## Task brief
When you reach the line with "Find the location of a particular element.", start repeating the lines exactly and keep going to the end of the records, but drop every picture.

* * * * * * * * *

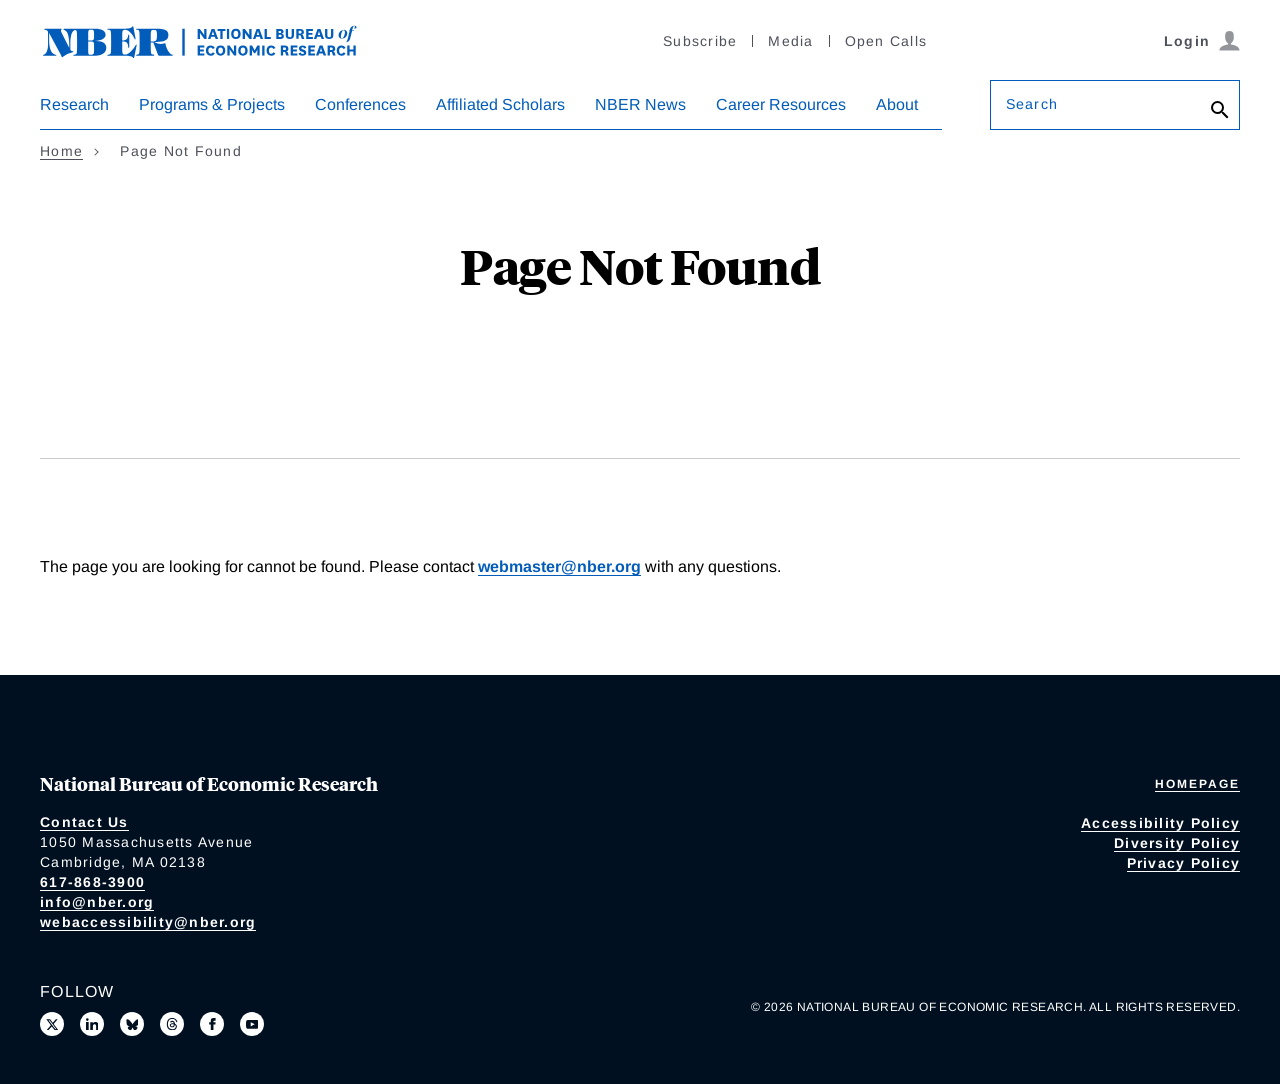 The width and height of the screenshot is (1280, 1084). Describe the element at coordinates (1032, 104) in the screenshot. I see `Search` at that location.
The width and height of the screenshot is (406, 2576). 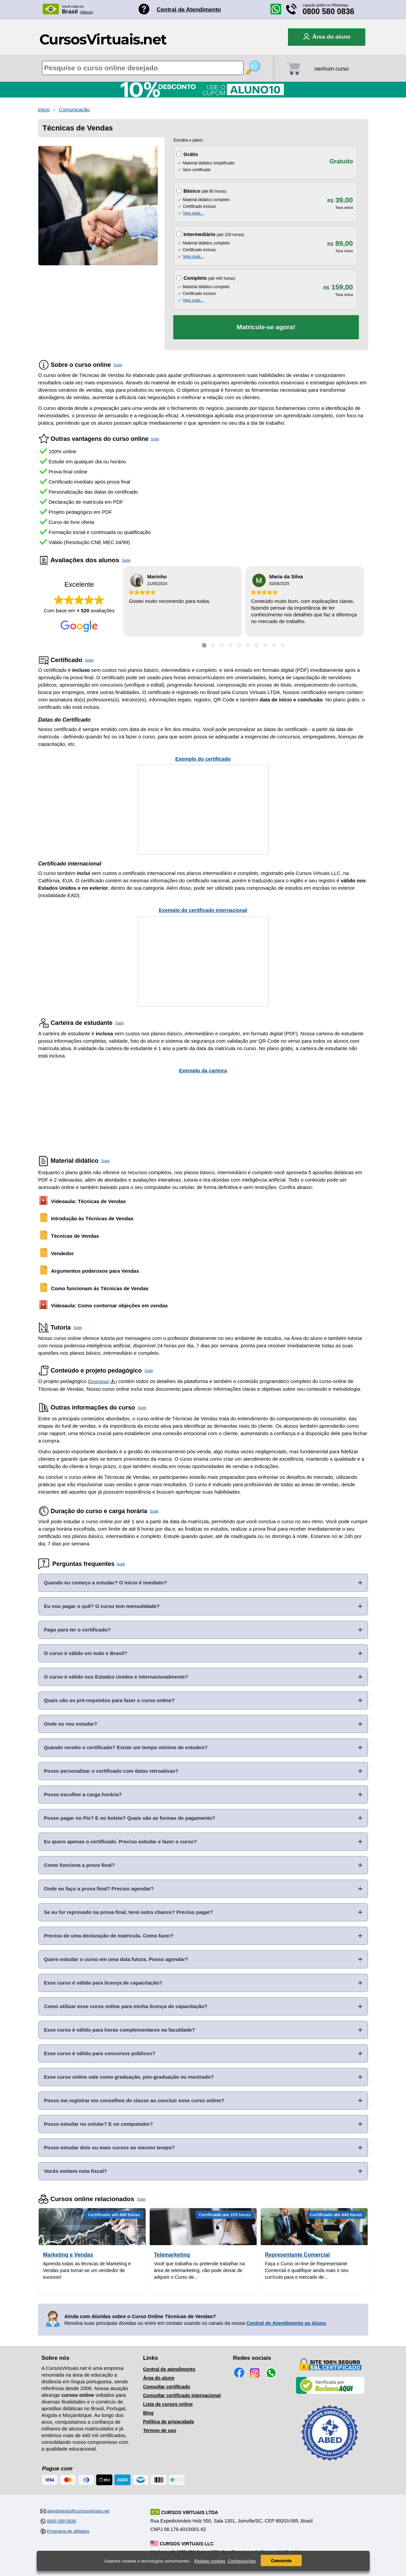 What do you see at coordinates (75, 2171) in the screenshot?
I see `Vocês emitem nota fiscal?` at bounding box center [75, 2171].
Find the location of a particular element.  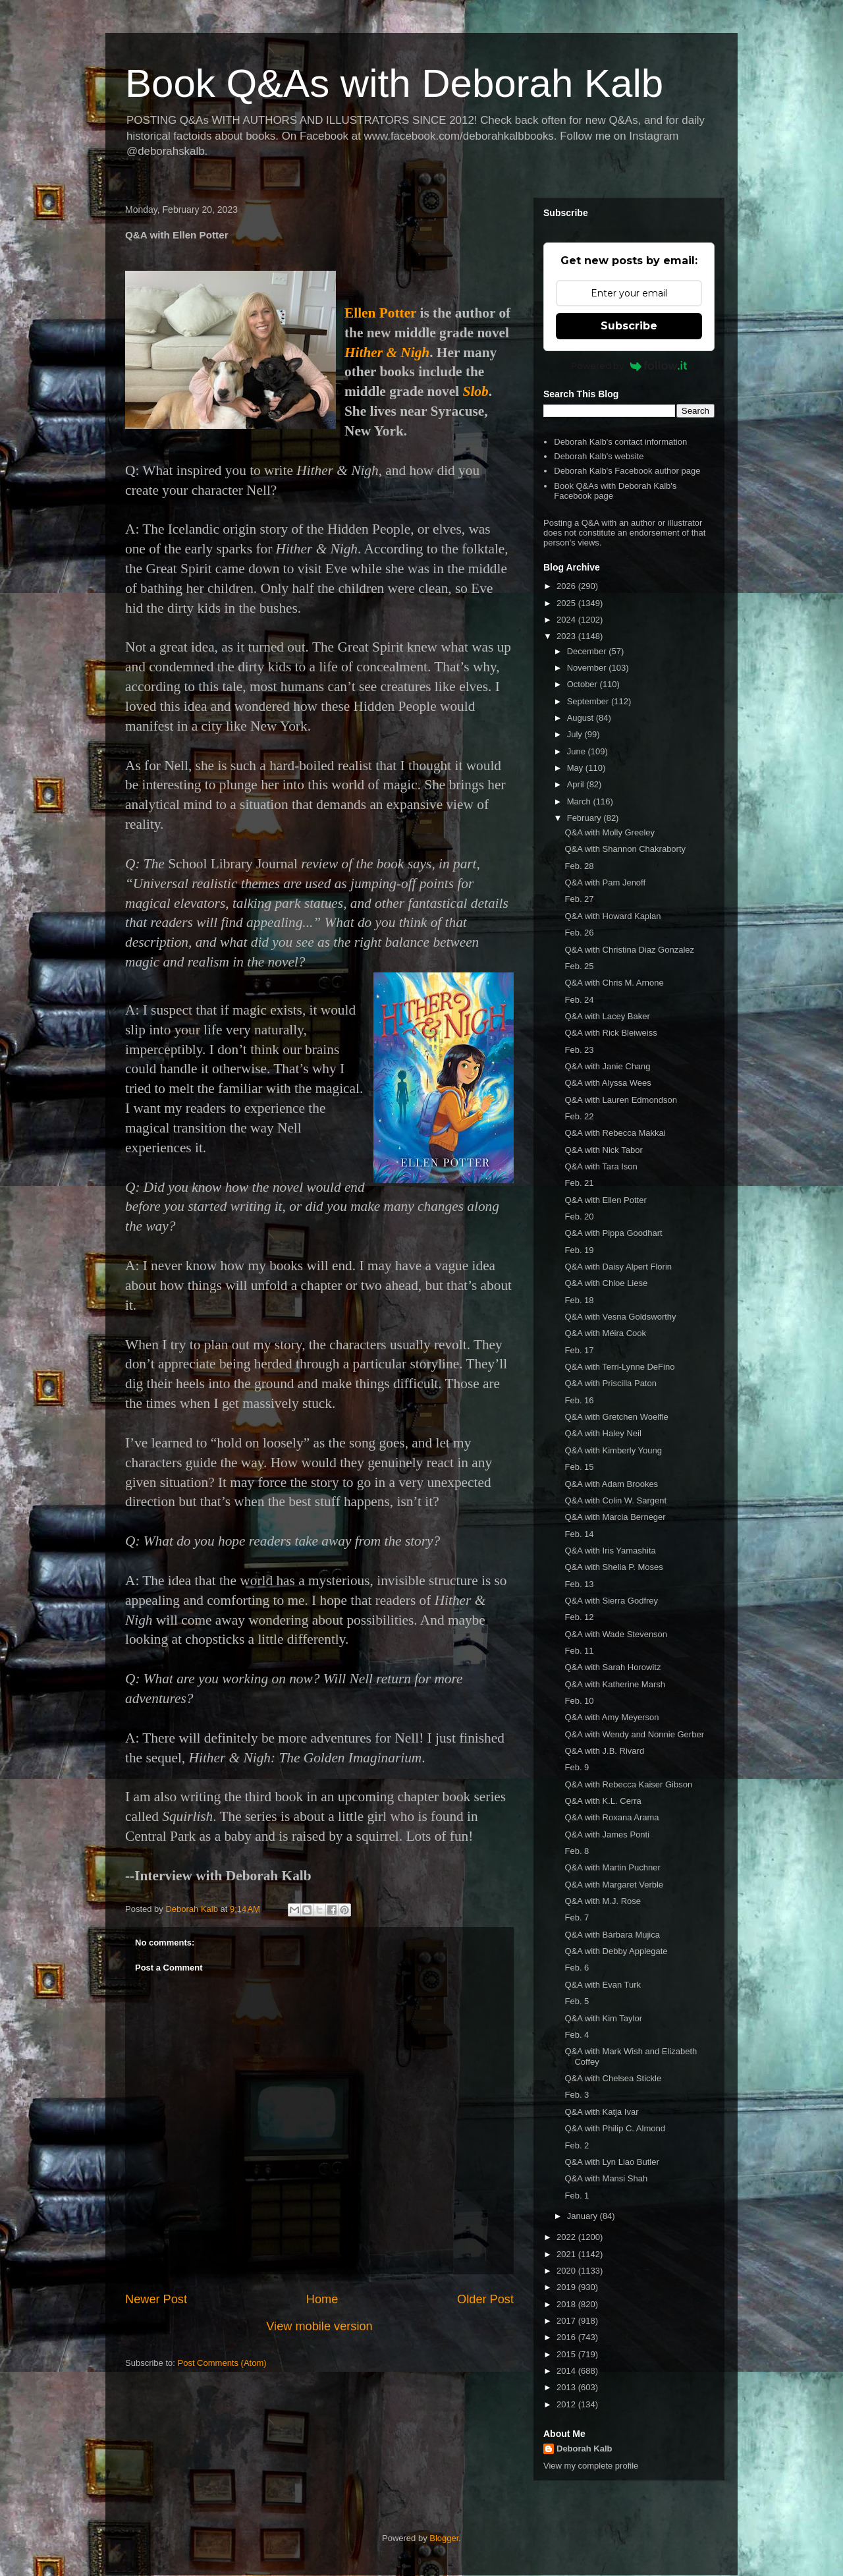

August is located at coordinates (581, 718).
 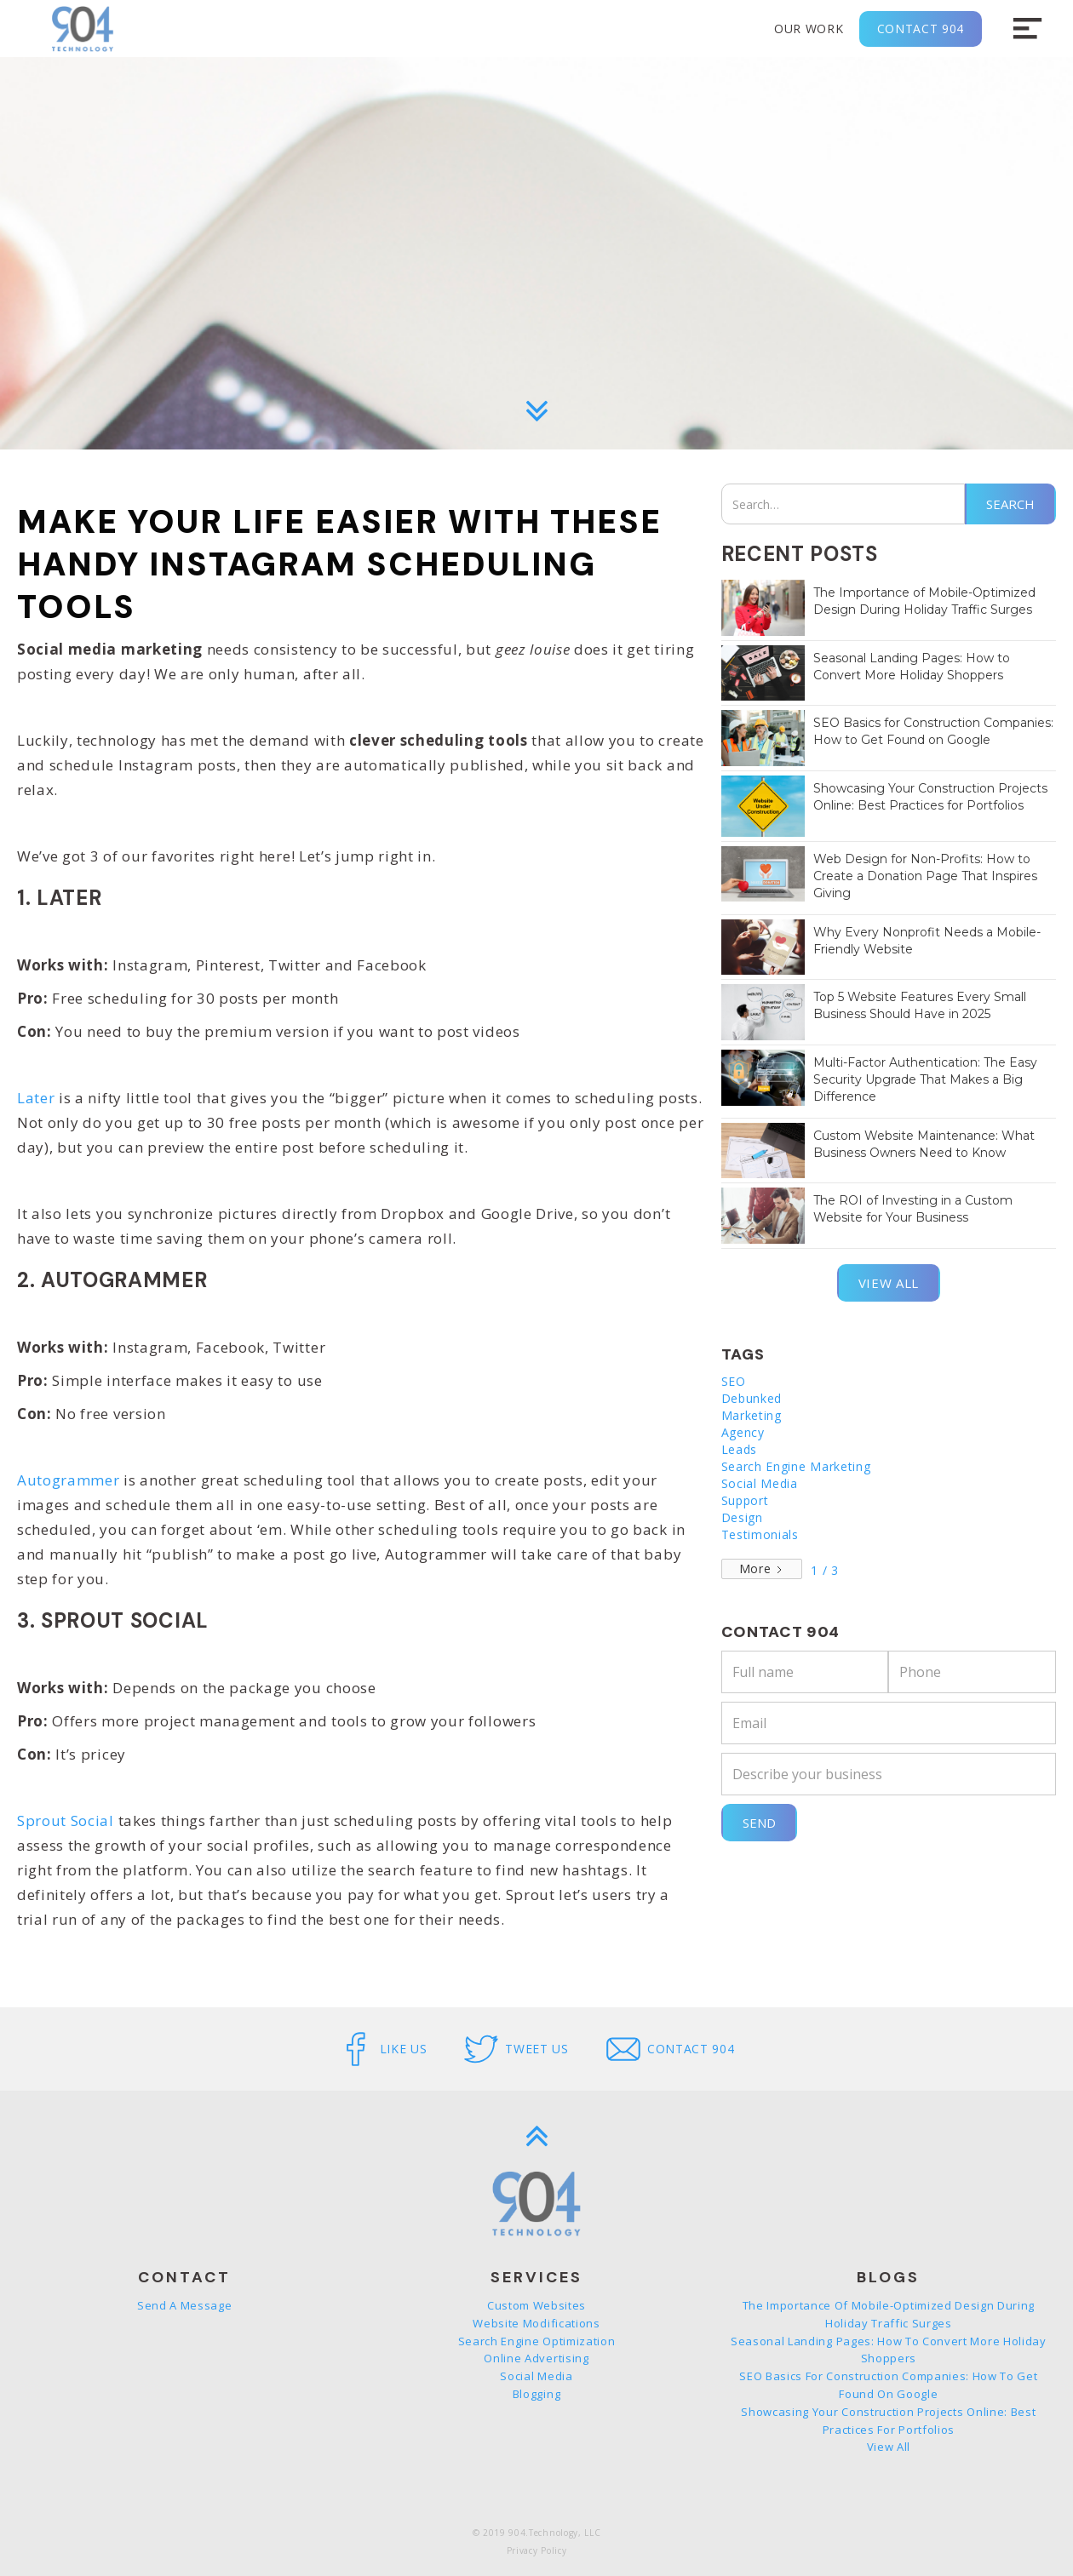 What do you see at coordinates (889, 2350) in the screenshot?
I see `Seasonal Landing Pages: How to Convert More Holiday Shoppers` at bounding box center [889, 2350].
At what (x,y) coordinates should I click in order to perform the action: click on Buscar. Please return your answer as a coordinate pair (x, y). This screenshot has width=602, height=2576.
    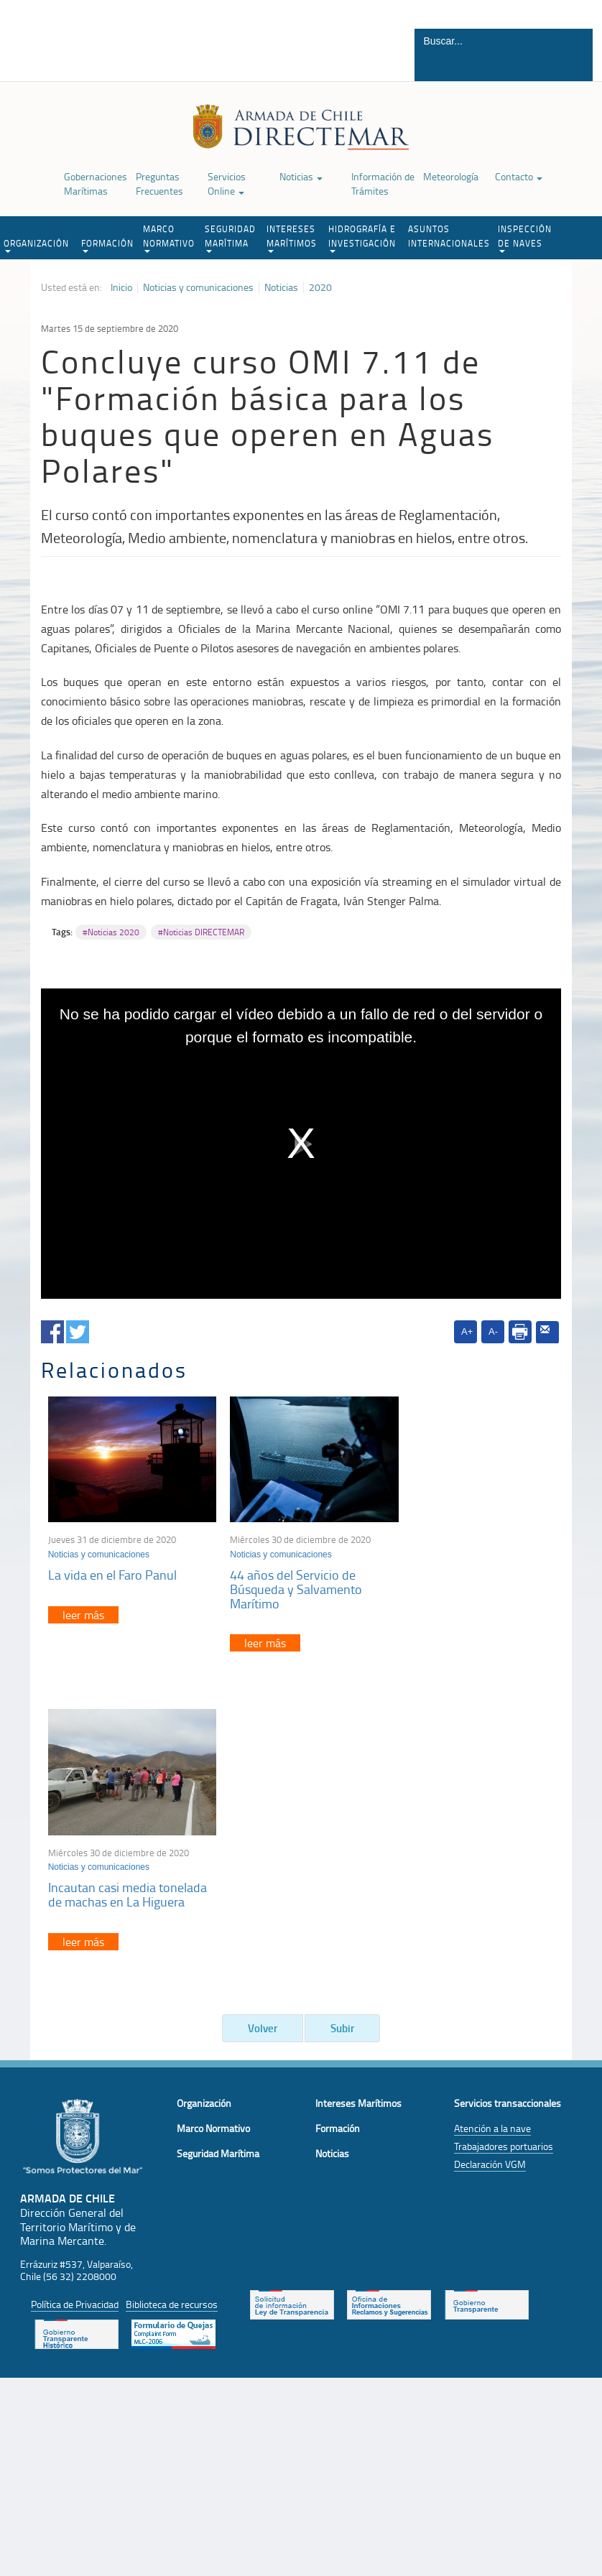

* * * * * * * * *

## Written reply
Find the location of a particular element.  

August is located at coordinates (581, 718).
  What do you see at coordinates (889, 2350) in the screenshot?
I see `Seasonal Landing Pages: How to Convert More Holiday Shoppers` at bounding box center [889, 2350].
At what (x,y) coordinates should I click in order to perform the action: click on Buscar. Please return your answer as a coordinate pair (x, y). This screenshot has width=602, height=2576.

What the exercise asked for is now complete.